We need to think outside the bounded reality of a bank and meet the client needs of the future. Virtual banks, for instance, have a dual role to play: they are a defence by banks against disruptors, while also winning market share from other incumbents.
What does the future hold?
The way banks use technology will evolve, from a ‘do it yourself’ to a much more open model. Their architecture will become modular and connected via APIs, making it faster and easier to integrate new technology.
Banking could then emerge as ‘plug and play’ options where the nuts and bolts might be bank-built, but customers will engage with different services through different ‘skins’.

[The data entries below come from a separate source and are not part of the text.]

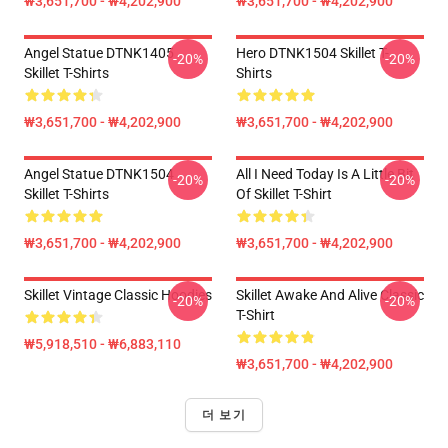
₩3,651,700 - ₩4,202,900
₩3,651,700 - ₩4,202,900
Angel Statue DTNK1405
Hero DTNK1504 Skillet T-
-20%
-20%
Skillet T-Shirts
Shirts
₩3,651,700 - ₩4,202,900
₩3,651,700 - ₩4,202,900
Angel Statue DTNK1504
All I Need Today Is A Little Bit
-20%
-20%
Skillet T-Shirts
Of Skillet T-Shirt
₩3,651,700 - ₩4,202,900
₩3,651,700 - ₩4,202,900
Skillet Vintage Classic Hoodies
Skillet Awake And Alive Classic
-20%
-20%
T-Shirt
₩5,918,510 - ₩6,883,110
₩3,651,700 - ₩4,202,900
더 보기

For individuals, we also need to fit into the future lives of digital natives as they move into greater wealth, careers and make more significant decisions. The same digital shopping cart could hold your breakfast eggs as well as a unit trust to invest for a comfortable retirement. This is already a reality in China.
For corporates, a company can access a single portal for all their needs: trade solutions; insurance; connections with new business avenues and perhaps even the ability to connect with independent experts to help them face challenges as they grow.
Standard Chartered’s new digital platform for SMEs in India, already offers a glimpse into this future.
The future of banking is bright, if we are brave enough to build it.